Exercise instructions:
Only a number is required: how many lines of the material contain the word "ресницы"?

Data for analysis:
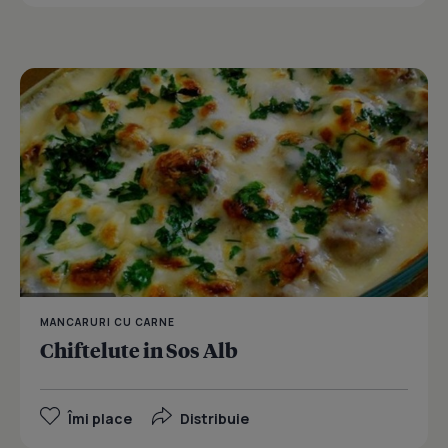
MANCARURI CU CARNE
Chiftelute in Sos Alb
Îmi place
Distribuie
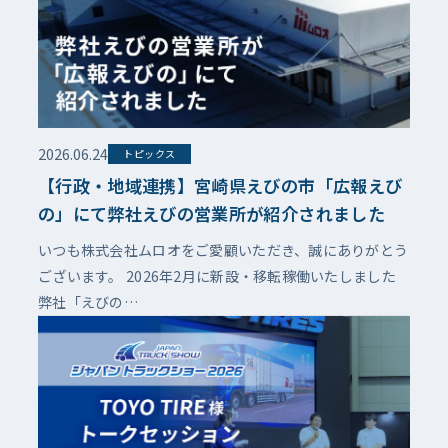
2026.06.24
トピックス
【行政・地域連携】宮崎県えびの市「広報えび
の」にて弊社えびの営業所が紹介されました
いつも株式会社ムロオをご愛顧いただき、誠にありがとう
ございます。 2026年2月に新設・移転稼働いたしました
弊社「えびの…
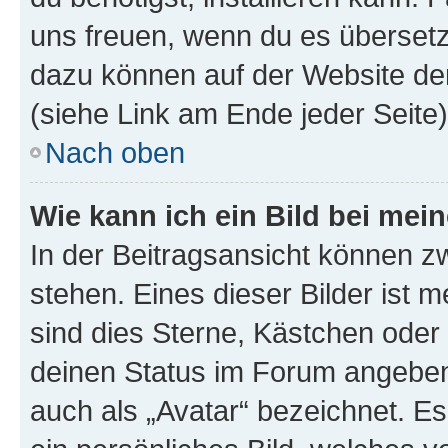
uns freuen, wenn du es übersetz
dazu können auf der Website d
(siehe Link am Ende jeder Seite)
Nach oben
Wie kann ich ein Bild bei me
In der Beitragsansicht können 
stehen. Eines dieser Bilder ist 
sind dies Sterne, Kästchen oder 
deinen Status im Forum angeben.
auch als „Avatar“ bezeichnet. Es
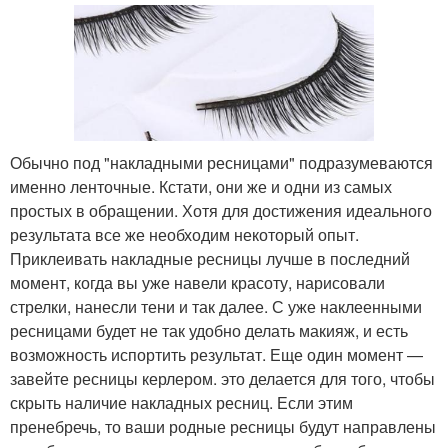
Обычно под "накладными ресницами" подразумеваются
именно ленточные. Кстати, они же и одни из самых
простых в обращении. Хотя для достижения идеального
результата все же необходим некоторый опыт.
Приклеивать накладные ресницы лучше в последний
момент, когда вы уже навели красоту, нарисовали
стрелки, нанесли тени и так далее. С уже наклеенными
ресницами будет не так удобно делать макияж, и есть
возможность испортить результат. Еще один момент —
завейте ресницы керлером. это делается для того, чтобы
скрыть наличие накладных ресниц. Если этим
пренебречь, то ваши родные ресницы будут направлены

Result:
3